Calculating Average Indexed Monthly Earnings and Primary Insurance Amount
Determining your average indexed monthly earnings and primary insurance amount can seem like a daunting task due to the intricate calculations involved. While you can theoretically figure it out yourself, this process is complex and involves a series of steps that are best understood through a comprehensive explanation. In this article, we will break down the process, highlighting key aspects and providing clarity on how to calculate these important figures.
Understanding the Basics
The IRS reports your earned income to the Social Security Administration (SSA) with a two-year delay to accommodate for late and refiled tax returns. This data forms the basis for calculating your average indexed monthly earnings and primary insurance amount (PIA), both of which are crucial for determining the Social Security benefits you can receive.
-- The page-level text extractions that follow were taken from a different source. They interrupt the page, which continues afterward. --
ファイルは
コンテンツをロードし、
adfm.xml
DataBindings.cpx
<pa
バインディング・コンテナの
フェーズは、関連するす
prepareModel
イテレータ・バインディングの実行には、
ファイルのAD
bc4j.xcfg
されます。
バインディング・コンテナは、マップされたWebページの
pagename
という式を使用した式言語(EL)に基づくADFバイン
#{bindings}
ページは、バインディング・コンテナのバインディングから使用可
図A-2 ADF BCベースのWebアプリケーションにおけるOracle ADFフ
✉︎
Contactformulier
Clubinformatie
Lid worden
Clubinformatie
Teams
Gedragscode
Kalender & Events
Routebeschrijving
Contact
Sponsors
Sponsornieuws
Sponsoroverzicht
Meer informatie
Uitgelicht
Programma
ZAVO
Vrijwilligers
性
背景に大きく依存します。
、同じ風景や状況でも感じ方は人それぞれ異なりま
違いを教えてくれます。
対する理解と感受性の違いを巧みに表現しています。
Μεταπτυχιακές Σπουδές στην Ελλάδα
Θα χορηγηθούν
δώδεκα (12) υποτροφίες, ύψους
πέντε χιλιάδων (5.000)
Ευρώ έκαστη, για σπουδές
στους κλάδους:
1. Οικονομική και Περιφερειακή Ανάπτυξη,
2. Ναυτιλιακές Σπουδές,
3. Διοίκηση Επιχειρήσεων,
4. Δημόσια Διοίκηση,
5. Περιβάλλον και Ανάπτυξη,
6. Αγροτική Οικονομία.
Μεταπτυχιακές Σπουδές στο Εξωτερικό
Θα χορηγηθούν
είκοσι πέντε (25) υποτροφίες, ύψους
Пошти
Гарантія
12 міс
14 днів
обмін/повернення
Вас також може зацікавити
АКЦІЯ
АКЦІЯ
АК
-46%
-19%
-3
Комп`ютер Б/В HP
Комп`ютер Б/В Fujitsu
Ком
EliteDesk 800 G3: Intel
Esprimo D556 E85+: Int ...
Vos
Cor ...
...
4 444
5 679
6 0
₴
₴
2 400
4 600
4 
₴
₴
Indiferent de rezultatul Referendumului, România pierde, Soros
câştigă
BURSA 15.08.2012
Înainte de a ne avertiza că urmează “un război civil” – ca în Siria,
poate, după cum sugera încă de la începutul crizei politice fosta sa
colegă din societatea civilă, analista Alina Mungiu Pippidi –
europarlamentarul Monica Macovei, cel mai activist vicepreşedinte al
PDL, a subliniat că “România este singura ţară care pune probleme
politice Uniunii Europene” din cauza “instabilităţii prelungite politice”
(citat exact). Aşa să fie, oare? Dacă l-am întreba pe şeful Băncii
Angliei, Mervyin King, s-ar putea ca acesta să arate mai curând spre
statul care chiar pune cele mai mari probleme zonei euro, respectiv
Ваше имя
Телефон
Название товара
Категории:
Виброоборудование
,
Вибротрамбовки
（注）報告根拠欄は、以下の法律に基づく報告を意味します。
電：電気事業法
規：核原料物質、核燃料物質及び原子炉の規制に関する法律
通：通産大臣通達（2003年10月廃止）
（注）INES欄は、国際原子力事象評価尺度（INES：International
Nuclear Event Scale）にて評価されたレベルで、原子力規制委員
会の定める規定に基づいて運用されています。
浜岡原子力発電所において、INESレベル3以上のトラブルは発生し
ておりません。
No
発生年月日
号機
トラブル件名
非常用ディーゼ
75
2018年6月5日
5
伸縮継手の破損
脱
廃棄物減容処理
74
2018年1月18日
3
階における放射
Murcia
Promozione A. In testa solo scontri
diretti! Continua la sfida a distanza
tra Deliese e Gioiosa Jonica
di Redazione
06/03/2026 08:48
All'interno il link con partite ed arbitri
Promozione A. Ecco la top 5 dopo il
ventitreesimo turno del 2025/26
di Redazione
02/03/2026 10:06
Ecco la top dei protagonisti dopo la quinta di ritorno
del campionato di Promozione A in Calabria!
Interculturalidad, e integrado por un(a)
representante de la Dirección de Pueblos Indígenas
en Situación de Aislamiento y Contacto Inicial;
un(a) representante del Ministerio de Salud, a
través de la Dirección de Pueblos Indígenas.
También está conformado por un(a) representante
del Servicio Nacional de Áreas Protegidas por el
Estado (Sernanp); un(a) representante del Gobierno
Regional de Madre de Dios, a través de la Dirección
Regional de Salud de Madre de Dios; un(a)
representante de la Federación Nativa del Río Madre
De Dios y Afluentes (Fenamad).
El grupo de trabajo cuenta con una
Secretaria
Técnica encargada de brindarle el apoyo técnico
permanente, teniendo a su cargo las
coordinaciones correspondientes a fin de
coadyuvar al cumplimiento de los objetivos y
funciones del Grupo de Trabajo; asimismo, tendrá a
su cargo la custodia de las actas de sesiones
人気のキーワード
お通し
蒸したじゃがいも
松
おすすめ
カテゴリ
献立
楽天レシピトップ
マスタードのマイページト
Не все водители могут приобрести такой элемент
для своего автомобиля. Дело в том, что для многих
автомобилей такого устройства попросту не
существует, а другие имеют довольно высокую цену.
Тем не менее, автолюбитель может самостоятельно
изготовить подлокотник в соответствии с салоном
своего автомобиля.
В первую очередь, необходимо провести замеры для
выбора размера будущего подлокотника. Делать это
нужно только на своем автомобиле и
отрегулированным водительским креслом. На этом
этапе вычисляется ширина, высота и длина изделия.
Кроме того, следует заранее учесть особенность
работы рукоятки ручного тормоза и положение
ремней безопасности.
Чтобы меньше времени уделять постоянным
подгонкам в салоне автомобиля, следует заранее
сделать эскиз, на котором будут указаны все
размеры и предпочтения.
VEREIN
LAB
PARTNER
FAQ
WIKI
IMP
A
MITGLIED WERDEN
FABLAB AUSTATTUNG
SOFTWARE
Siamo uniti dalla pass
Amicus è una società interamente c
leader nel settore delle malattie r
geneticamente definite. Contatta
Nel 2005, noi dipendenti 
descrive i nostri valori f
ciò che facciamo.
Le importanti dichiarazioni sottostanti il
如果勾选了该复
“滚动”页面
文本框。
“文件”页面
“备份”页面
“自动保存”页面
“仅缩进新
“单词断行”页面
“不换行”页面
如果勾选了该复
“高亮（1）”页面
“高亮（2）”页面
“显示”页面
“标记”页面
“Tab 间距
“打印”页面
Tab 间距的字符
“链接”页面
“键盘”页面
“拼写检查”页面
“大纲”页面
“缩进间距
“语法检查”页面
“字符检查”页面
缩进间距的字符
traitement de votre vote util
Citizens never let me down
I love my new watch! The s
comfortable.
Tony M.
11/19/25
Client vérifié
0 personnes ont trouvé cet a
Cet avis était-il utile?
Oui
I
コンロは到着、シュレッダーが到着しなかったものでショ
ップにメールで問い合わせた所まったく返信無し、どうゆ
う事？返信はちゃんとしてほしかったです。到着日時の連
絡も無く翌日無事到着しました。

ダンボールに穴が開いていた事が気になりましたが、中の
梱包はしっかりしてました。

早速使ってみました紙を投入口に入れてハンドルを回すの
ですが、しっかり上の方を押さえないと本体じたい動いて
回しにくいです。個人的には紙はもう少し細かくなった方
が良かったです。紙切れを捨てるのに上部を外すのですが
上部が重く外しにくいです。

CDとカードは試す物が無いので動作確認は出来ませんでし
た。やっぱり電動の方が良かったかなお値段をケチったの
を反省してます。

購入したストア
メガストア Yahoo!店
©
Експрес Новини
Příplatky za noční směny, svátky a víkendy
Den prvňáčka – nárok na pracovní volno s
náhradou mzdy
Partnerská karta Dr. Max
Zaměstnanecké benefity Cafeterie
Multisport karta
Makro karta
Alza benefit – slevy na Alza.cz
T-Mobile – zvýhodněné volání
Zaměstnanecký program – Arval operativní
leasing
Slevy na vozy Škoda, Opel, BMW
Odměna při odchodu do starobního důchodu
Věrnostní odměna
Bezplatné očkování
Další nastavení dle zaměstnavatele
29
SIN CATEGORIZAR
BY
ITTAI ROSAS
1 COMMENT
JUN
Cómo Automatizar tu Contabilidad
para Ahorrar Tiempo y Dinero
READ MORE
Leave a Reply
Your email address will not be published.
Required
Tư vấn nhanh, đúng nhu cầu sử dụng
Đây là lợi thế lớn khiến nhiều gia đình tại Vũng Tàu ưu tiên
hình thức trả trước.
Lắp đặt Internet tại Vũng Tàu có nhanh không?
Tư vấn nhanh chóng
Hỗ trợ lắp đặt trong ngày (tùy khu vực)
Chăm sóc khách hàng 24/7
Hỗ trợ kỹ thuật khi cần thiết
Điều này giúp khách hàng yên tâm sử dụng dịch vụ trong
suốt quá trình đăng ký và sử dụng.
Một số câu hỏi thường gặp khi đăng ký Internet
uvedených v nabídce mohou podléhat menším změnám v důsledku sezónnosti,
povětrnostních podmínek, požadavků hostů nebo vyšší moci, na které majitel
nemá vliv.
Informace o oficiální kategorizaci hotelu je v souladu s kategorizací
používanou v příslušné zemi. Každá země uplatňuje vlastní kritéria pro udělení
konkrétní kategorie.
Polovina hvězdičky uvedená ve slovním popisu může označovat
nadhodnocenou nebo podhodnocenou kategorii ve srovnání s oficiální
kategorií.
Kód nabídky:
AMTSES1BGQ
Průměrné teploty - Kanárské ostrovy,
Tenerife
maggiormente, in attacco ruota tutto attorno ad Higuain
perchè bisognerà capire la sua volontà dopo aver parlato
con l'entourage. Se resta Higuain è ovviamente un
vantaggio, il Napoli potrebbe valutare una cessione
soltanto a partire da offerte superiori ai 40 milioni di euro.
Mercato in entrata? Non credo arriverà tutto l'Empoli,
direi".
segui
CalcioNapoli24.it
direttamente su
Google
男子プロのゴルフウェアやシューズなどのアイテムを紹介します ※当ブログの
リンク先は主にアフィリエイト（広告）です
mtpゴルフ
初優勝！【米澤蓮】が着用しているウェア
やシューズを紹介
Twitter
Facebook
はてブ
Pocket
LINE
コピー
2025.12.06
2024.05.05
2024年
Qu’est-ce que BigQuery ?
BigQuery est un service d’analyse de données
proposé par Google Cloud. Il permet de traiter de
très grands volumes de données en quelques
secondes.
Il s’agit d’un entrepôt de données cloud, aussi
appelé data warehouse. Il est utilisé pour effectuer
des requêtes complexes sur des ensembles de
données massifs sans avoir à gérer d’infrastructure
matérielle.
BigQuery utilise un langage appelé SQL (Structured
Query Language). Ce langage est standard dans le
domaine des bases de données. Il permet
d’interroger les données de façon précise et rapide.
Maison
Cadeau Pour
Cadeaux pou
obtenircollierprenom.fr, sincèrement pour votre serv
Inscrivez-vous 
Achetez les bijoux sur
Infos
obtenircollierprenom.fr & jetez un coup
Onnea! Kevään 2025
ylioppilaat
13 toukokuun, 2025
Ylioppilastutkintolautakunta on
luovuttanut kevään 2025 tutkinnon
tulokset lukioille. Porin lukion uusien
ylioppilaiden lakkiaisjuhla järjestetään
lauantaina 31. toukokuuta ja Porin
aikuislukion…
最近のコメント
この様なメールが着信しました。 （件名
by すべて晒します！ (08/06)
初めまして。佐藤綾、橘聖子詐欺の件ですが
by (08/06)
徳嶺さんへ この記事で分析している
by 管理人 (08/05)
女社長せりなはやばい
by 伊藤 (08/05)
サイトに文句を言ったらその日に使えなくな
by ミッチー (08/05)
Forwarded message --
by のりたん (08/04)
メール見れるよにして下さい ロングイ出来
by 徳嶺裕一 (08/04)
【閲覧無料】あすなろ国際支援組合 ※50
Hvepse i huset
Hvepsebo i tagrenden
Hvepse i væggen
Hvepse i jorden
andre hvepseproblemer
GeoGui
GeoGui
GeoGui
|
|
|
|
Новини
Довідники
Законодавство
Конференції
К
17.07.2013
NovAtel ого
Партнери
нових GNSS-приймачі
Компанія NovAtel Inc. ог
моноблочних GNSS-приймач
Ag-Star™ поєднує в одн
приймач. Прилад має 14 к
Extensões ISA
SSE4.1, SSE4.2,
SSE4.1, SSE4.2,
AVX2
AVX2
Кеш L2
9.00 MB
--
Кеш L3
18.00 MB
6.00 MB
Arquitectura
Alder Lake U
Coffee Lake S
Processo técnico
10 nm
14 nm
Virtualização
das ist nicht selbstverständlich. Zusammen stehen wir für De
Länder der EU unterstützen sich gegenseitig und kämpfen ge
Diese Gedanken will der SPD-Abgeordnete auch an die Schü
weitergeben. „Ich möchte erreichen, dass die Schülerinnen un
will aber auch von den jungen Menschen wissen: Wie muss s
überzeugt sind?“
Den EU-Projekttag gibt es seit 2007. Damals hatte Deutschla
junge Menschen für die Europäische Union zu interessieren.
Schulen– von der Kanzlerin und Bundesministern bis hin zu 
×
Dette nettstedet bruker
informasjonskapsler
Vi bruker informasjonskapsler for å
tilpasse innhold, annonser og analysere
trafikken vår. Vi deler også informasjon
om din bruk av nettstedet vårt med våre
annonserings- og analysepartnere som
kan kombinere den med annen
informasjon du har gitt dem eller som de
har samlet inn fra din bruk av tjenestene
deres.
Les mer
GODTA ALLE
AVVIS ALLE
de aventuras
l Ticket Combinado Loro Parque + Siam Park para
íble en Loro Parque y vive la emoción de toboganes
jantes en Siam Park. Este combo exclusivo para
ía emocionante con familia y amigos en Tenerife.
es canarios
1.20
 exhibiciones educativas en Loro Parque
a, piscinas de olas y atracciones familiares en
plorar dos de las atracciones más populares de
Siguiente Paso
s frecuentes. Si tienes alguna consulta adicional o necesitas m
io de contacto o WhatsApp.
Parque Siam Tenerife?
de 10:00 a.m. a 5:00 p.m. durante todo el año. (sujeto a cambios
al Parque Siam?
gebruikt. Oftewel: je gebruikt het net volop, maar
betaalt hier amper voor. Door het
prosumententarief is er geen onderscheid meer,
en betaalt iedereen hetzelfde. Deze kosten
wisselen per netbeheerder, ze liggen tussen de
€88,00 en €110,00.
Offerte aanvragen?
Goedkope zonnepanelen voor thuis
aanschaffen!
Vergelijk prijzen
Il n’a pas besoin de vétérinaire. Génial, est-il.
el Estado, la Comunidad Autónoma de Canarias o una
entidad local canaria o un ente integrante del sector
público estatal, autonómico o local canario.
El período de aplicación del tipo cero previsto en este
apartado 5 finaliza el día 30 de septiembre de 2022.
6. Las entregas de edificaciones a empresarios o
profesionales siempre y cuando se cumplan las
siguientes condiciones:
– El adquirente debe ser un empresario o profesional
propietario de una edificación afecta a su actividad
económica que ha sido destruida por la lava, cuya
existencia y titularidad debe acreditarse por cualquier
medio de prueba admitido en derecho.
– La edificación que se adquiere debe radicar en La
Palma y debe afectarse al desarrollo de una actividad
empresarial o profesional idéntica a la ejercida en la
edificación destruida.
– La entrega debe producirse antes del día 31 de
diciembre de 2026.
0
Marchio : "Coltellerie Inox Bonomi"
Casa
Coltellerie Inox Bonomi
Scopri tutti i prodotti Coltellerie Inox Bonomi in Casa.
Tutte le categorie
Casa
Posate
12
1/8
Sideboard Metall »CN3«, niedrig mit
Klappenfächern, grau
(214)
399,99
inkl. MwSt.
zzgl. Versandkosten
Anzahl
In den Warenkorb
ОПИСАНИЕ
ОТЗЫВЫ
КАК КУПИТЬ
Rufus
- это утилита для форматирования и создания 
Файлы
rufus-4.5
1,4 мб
The SSA's Computation Process
The SSA calculates your average indexed monthly earnings using a unique process that involves several steps:
Step 1: Calculating Average Indexed Earnings
The SSA calculates your total wage levels for each wage year. This involves indexing your earnings to account for inflation, allowing for an apples-to-apples comparison. Wage levels after age 60 are not indexed, but starting from age 62, the Consumer Price Index (CPI) is applied instead. The adjustment index is used to ensure that earlier wages are given equal weight to later, more inflation-adjusted wages. Here are the steps:
Indexing Earnings
Each year, the SSA calculates an adjustment index based on wage levels that year compared to the year you turned 60. Wages earned after age 60 are not indexed but are adjusted using the CPI after age 62. This process ensures that the earlier wage levels are adjusted to their inflation-adjusted value, providing an accurate representation of your earnings over your working life.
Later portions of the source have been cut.